So where are we? Have we dodged yet another bullet as Congress and the president reached a tentative and temporary détente with respect to spending?
Certainly, we have seen that the country as a whole seems to enjoying some low level of recovery, but it’s still somewhat lackluster. National labor markets and output continue to be anemic if one looks behind the standard numbers.
But what of us? How is our neck of the woods performing?
In a couple of words – not bad.
Let’s begin with real estate. New building permits grew 66 percent between 2011 and 2012 after six years of declines. Given the growth in other real estate numbers, there’s no reason to believe this trend will cease.

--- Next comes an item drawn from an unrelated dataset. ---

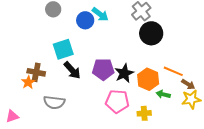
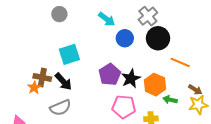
blue circle: (85, 20) -> (125, 38), moved
purple pentagon: (103, 69) -> (110, 74), turned -30
black arrow: (72, 70) -> (63, 82), moved
orange line: (173, 71) -> (180, 62), moved
gray semicircle: (54, 102) -> (60, 108), turned -30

Inflation-adjusted median home prices for La Plata County combined have stabilized at $300,000 after falling to lows in the mid-$250,000 range in the aftermath of housing bubble implosion.
In addition, there is a shrinking supply of rental housing – vacancy rates have dropped off dramatically, with commensurate increases in rents.
Foreclosures are falling, and only one foreclosure has been filed since March. Median prices of foreclosure properties and median market prices have converged, with foreclosed homes discounted only 3 percent in August.
Mining revenue trended down the past year or so stemming from falling gas and oil production and moderating prices, especially in natural gas.
In tourism, enplanements continue to grow, nearly doubling in the past 15 years or so. Visits to Mesa Verde are beginning to recover after a little hiatus in 2010-11. The train was resilient to the recession and has maintained its number of travelers.
Retail taxes took a big hit in 2012, but have rebounded to their trend and may eclipse $200 million, seasonally adjusted, by the end of the year.
In 2012, the most recent data available, annual average incomes in La Plata County were up about 3 percent compared with the previous year, after shrinking about 0.6 percent between 2010 and 2011.
Seasonally adjusted total income in La Plata has been in positive territory in nine out of the past 12 quarters.
The seasonally adjusted unemployment rate is nearly 2 percentage points below the national average and has fallen 1 percent during the past year.
So, finally, I’m beginning to feel as if things might be turning around.
Then recent shenanigans start. First, we had the sequester, which passed despite being characterized as so horrific that no party would let them go through.
Two debt-ceiling debates ensued, and the 2011 debate sent markets into a tizzy. Markets this year barely batted an eye.
Cries of wolf are a bit of a yawn.
The government shutdown came next. And with the exception of a couple of investment firms selling off their debt, markets barely hiccupped. But costs to the real economy were substantial. The figure of $24 billion has been batted around.
So, my best guess is: As long as Washington plays nice, things are looking up. Oh, yeah, and then there’s the Affordable Care Act.